Task-agnostic substrate + lightweight task-conditioned overlay. Compression-ladder
negative results expose runtime intervention handles. The intended deployable
primitive is soft router-logit biasing on calibration-free routing readouts, not
per-domain hard-masks. All empirical work is on allenai/OLMoE-1B-7B-0924.
Status (2026-05-04)
| ID | Lever | Status | Calibration |
|---|---|---|---|
| S0 | Universal safety map (head/expert redundancy) | partial — S1.0 byproduct landed | head-redundancy map measured; full map planned |
| S1.0 | Head-class hard-zero | REFINE (zero-mask blunt; soft variant queued) | measured (causal screen) |
| S2.0 | Expert hard-mask ceiling | KILL on steering, causal screen PASS (G3+G5+G6+G7) | measured (causal screen) |
| S2.1 | Soft router-logit bias (deployable primitive) | pre-registered, queued | planned |
| S3.0 | Prompt-time routing-readout task detector | pre-registered, cheap | planned |
| S4.0 | Runtime composition (S3.0 ⨂ S2.1) | gated on S2.1+S3.0 SHIP | planned |
Pages
- Causal probe — S1.0, S2.0 hard ablations (causal claim only)
- Soft control — S2.1 dose-response (planned steering primitive)
- Practical steering — S3.0 + S4.0 runtime (planned)
- Levers — mechanism + ladder ordering
- Headline samples — placeholder until S1.0 ships
- Methodology — pre-reg + trap discipline
- Known limits — single-arch caveat, metric demotion, ablation-vs-steering boundary
Thesis
Per-head and per-expert calibration signatures are stable, task-discriminative, and direction-reversing across corpora (measured, OLMoE-only).
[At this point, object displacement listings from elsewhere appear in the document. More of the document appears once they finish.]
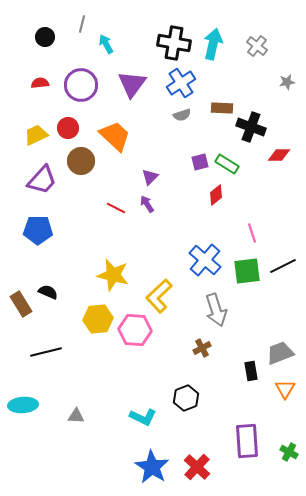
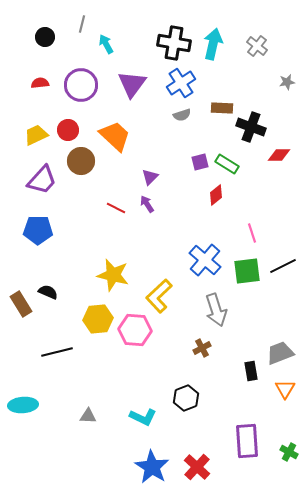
red circle at (68, 128): moved 2 px down
black line at (46, 352): moved 11 px right
gray triangle at (76, 416): moved 12 px right
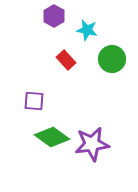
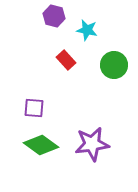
purple hexagon: rotated 15 degrees counterclockwise
green circle: moved 2 px right, 6 px down
purple square: moved 7 px down
green diamond: moved 11 px left, 8 px down
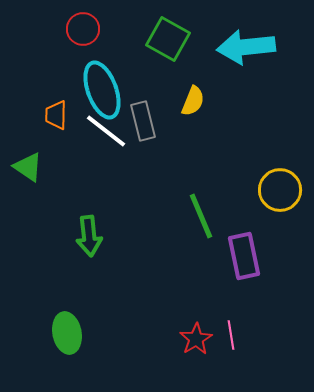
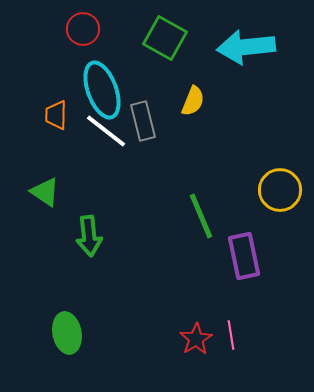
green square: moved 3 px left, 1 px up
green triangle: moved 17 px right, 25 px down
None of these properties needed probe training or SAE infrastructure — they fall out of compression-ladder forensics. The steering paper is the positive reframe: redundancy maps + soft-bias primitives + cheap task detectors are conjectured to compose into runtime control without per-domain calibration cost. That composition is the program’s central hypothesis, not yet a demonstrated outcome.